I have a dataframe with the column date_time in datetime64[ns] format:
# Column Non-Null Count Dtype
--- ------ -------------- -----
0 filename 235 non-null object
1 date_time 235 non-null datetime64[ns]
2 r 235 non-null float64
The df:
filename date_time r
0 01_ 2022-05-24 12:07:06 3.2E 05
1 01_ 2022-05-24 12:08:15 3.1E 05
2 01_ 2022-05-24 12:09:23 2.9E 05
3 02_ 2022-05-24 12:10:43 5.0E 06
4 04_ 2022-05-24 12:38:26 5.6E 06
.. ... ... ...
230 91_ 2022-05-26 09:57:50 8.9E 06
231 91_ 2022-05-26 09:59:06 8.3E 06
232 91_ 2022-05-26 10:00:23 8.5E 06
233 91_ 2022-05-26 10:01:40 9.0E 06
234 91_ 2022-05-26 10:02:57 9.1E 06
Calculating the mean of date_time, grouped by filename, only works using:
df_.groupby(["filename"]).agg(["mean"])
and not with:
df_.groupby(["filename"]).mean()
df_.groupby(["filename"]).agg("mean")
Why does it only work with df_.groupby(["filename"]).agg(["mean"])?
Below is the code with an example:
print("works with:")
print(df_.groupby(["filename"]).agg(["mean"]))
print ("doesn't work with: (no date_time column showing)")
print(df_.groupby(["filename"]).mean())
print(df_.groupby(["filename"]).agg("mean"))
OUT:
works with:
date_time r
mean mean
filename
01_ 2022-05-24 12:08:14.666666752 3.1E 05
02_ 2022-05-24 12:10:43.000000000 5.0E 06
04_ 2022-05-24 12:39:34.999999744 5.2E 06
05_ 2022-05-24 12:42:54.000000000 7.5E 04
06_ 2022-05-24 12:47:06.000000000 3.4E 05
... ... ...
87_ 2022-05-25 16:44:56.000000000 9.5E 06
88_ 2022-05-26 09:15:00.875000064 1.1E 05
89_ 2022-05-26 09:29:22.357143040 8.3E 06
90_ 2022-05-26 09:45:32.500000000 1.1E 05
91_ 2022-05-26 09:55:16.384615424 8.9E 06
[75 rows x 2 columns]
doesn't work with: (no date_time column showing)
r
filename
01_ 3.1E 05
02_ 5.0E 06
04_ 5.2E 06
05_ 7.5E 04
06_ 3.4E 05
... ...
87_ 9.5E 06
88_ 1.1E 05
89_ 8.3E 06
90_ 1.1E 05
91_ 8.9E 06
[75 rows x 1 columns]
r
filename
01_ 3.1E 05
02_ 5.0E 06
04_ 5.2E 06
05_ 7.5E 04
06_ 3.4E 05
... ...
87_ 9.5E 06
88_ 1.1E 05
89_ 8.3E 06
90_ 1.1E 05
91_ 8.9E 06
[75 rows x 1 columns]
CodePudding user response:
When having only a datetime column besides the grouped by column then it works in all cases. But when you have more columns, agg seems to only work on numeric values.

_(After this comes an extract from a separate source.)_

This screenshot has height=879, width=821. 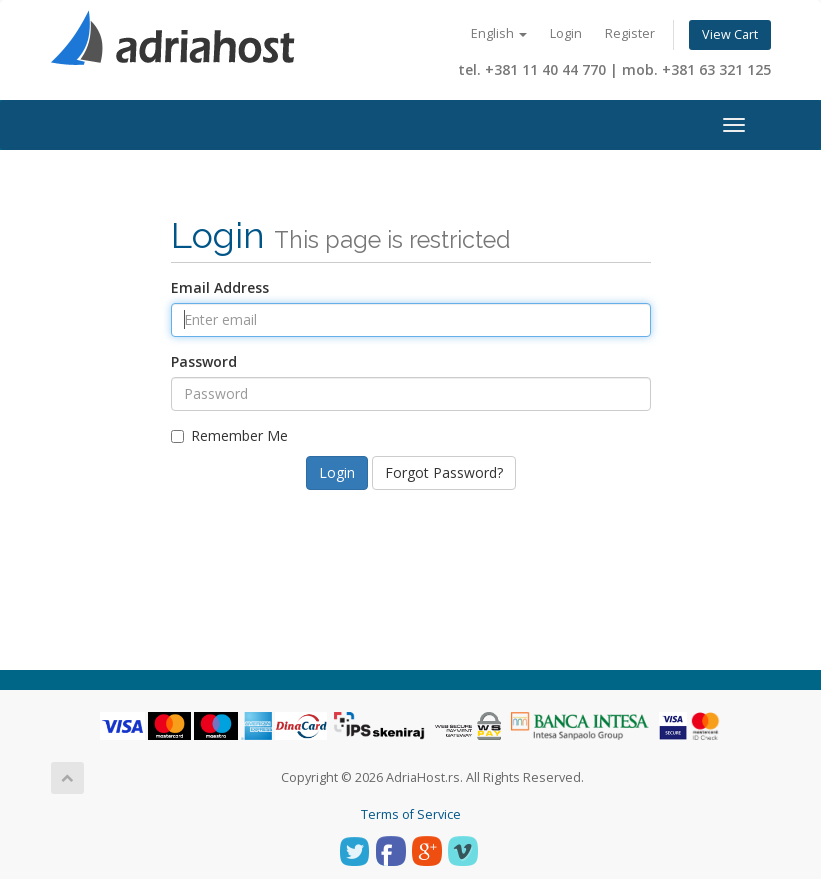 I want to click on English, so click(x=499, y=33).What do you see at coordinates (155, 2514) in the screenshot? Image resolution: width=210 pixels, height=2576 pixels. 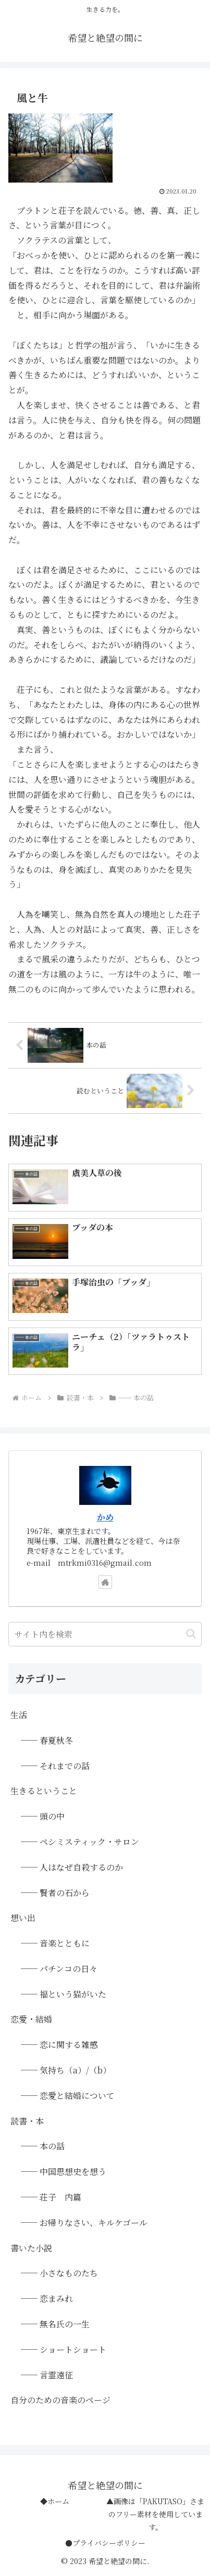 I see `▲画像は「PAKUTASO」さまのフリー素材を使用しています。` at bounding box center [155, 2514].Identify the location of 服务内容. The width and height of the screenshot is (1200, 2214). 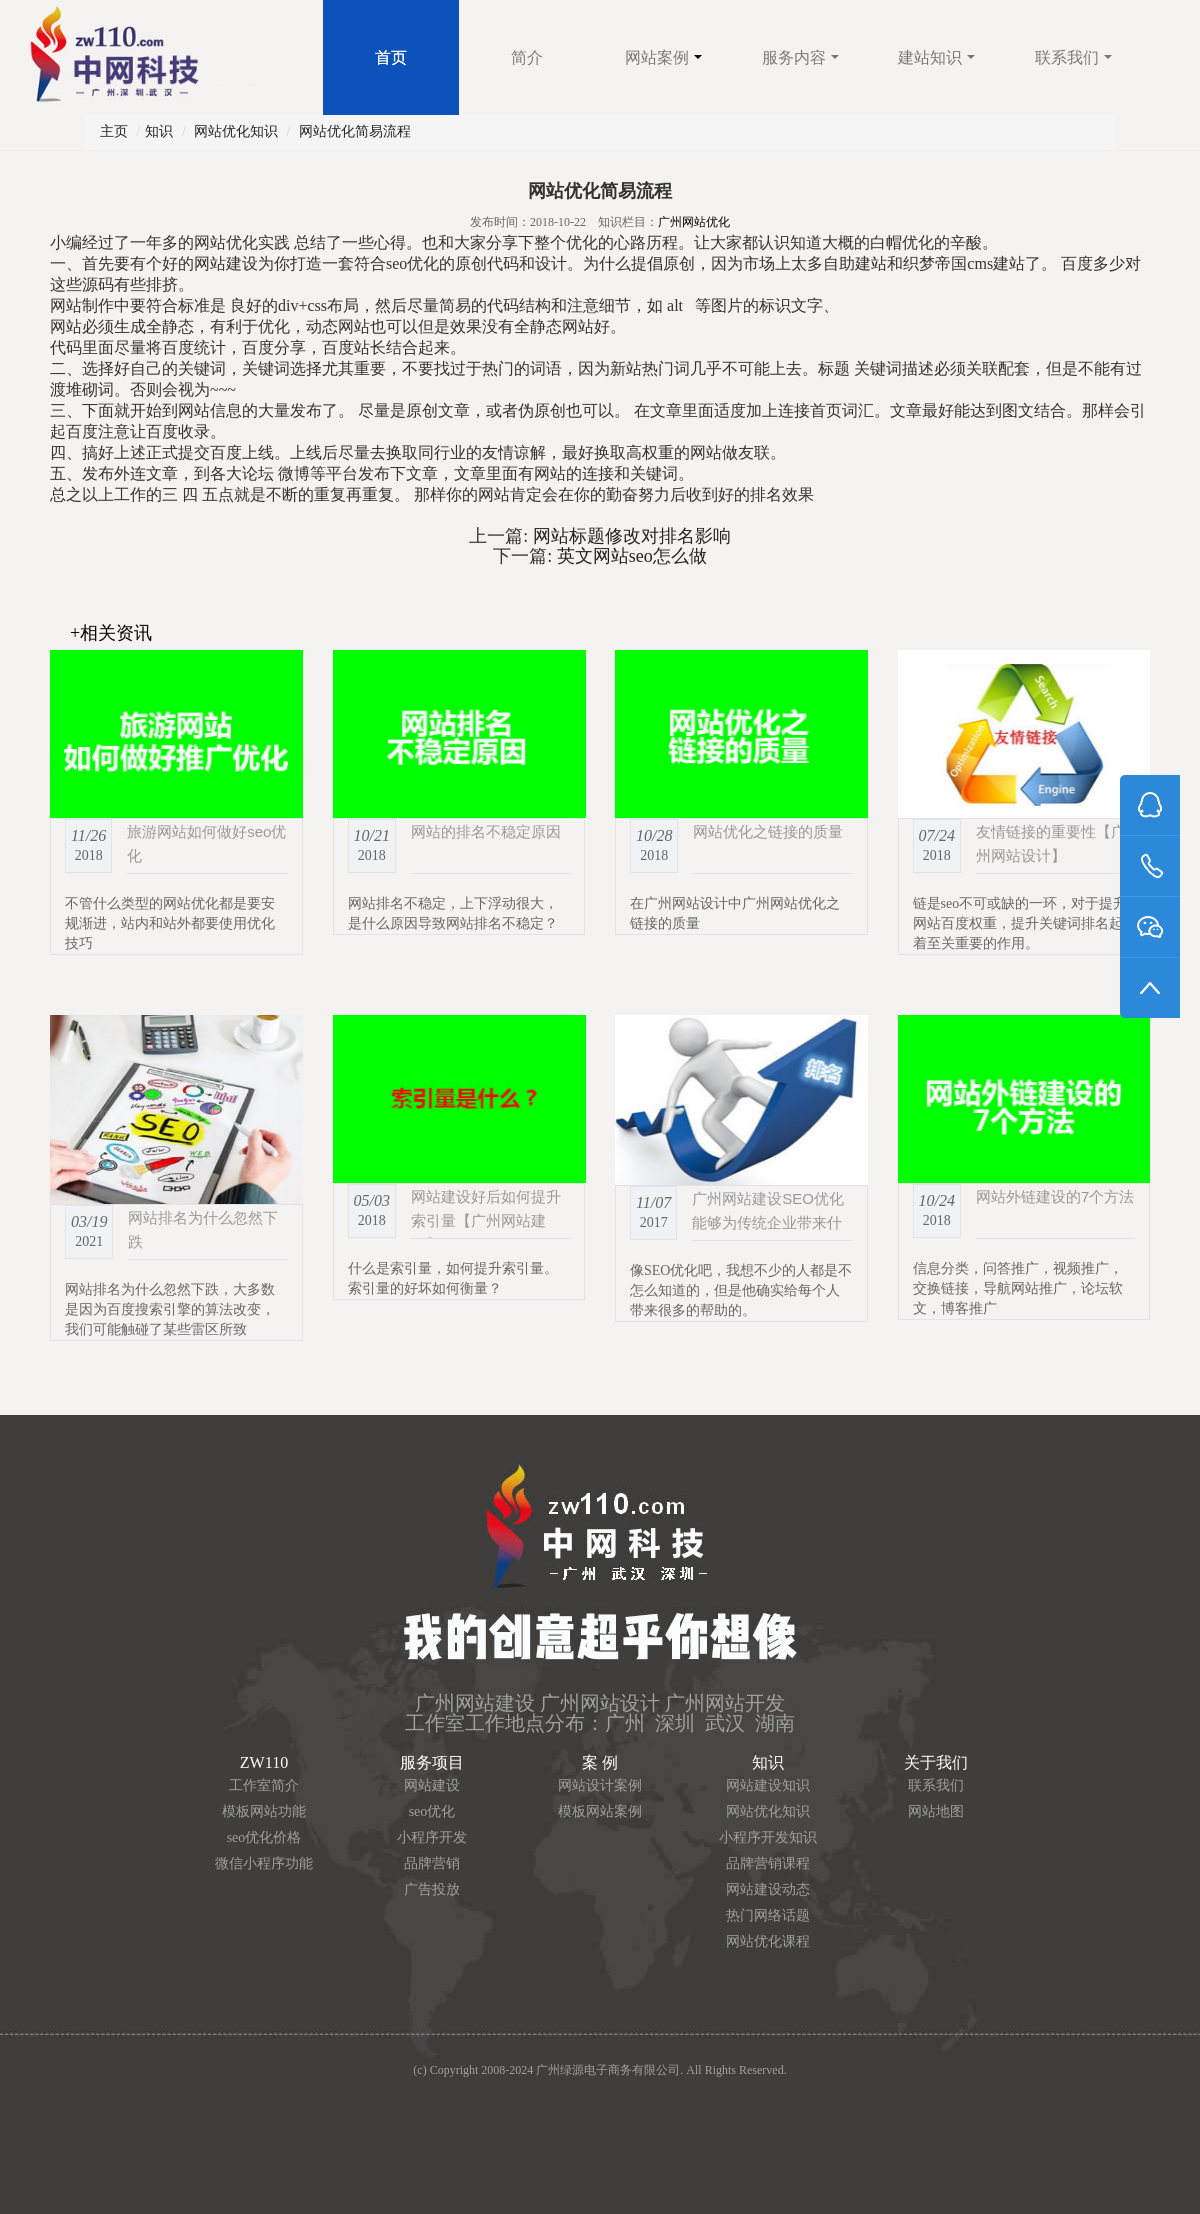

The doc strings say: https://github.com/pandas-dev/pandas/blob/df32e83f36bf485be803be2b87d23135be30540a/pandas/core/base.py#L301
if arg is a string, then try to operate on it:
- try to find a function (or attribute) on ourselves
- try to find a numpy function
They also mention: people may try to aggregate on a non-callable attribute but don't let them think they can pass args to it
I tried using np.mean and it gave the same result as when using ('mean').
This is as far as I reached. Hope this helps.
CodePudding user response:
I posted the issue here on GITHUB, and this was the solution provided:
The issue is in groupby param "numeric_only" = True (set as defualt), which includes only numeric data (removing the datetime64[ns] column).
It worked when passing a ["mean"] as list since: when using list or dict in agg, the DataFrame is broken up into Series before each function is applied.